It may look like value is suddenly en vogue in September with laggards like the Russell 2000 poised for their best relative performance versus the Nasdaq 100 in years, but the reality might be more mundane or, if that’s not quite right, call it “mechanical”.
“The last few days… look pretty ‘gross-down-ish‘”, Nomura’s Charlie McElligott writes, in a Friday note, adding that from a risk management perspective, “books trad[ing] through VaR limits” on the heels of this month’s tumult “need to be reduced”.
Given that, McElligott says that what “optically looks like a ‘Value over Growth’ trade is really about the mechanical realities of partially reducing your longs and covering a portion of your shorts”.
As far as the dynamics discussed here earlier this month, one-month realized leapfrogged three-month as the tech swoon developed.
“The switch we anticipated from Vol Control moving from the 3m- to 1m- realized as their allocation input has been a critical shift in flows”, McElligott says.
In essence, this short-circuited a friendly latent buying impulse. Recently, the vol-control universe has served as a drag, mechanically deleveraging.
This “almost daily” source of buying “has now turned [into] a local incremental ‘seller’ with -$18.3 billion over the past two weeks since the vol shock event”, McElligott writes.
But, there were some dip buyers. Hedge funds were buying tech, software, and momentum shares earlier this month, according to Goldman and Morgan, and the latest EPFR data showed a massive inflow into equities over the last week.
Specifically, $26.3 billion flowed into stocks, the biggest haul since March of 2018, following the VIX ETN extinction event.
That came alongside a big outflow from cash.
Looking ahead, coming out of quad witching, McElligott notes that “Nasdaq / QQQ options positioning is telling us that the Nasdaq is open to a MUCH larger trading range, with a staggering collapse in $Gamma and $Delta off the move lower”.
It’s worth watching $270 on QQQ, he says, as that strike “probably needs to and probably will be well defended [Friday] by market makers short this monster in size, but we need to look out for a potential break below $270 in QQQ as a trigger point for where things could get sloppy to the downside into next week”.

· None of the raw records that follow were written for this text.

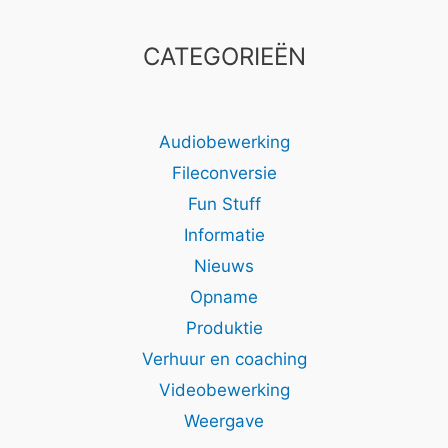
CATEGORIEËN
Audiobewerking
Fileconversie
Fun Stuff
Informatie
Nieuws
Opname
Produktie
Verhuur en coaching
Videobewerking
Weergave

As far as the outlook for October, Charlie notes that protracted Beltway bickering and the attendant stalemate around another virus relief package has prompted many market participants to perhaps write off the possibility of more fiscal stimulus in the very near-term.
That, he suggests, “could be caught flat-footed, with a few folks believing that this year’s election ‘October Surprise’ might not be vaccine-related, but instead, potentially about a stimulus ‘deal’ getting done”. In turn, such a “surprise” would set the stage for a big (league) pro-cyclical rotation and bear steepener.
Of course, that’s not a sure thing. But then again, nothing is.